* [EXERCISE PROMPT] Output everything in the listing exactly.

BEGIN

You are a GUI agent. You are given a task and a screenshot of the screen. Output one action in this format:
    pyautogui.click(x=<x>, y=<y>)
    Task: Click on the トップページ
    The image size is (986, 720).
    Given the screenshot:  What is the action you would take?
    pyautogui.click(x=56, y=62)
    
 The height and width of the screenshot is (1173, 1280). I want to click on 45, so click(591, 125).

END

* [PROBLEM SOLUTION]
You are a GUI agent. You are given a task and a screenshot of the screen. Output one action in this format:
    pyautogui.click(x=<x>, y=<y>)
    Task: Click on the トップページ
    The image size is (986, 720).
    Given the screenshot:  What is the action you would take?
    pyautogui.click(x=56, y=62)
    
 The height and width of the screenshot is (1173, 1280). I want to click on 45, so click(591, 125).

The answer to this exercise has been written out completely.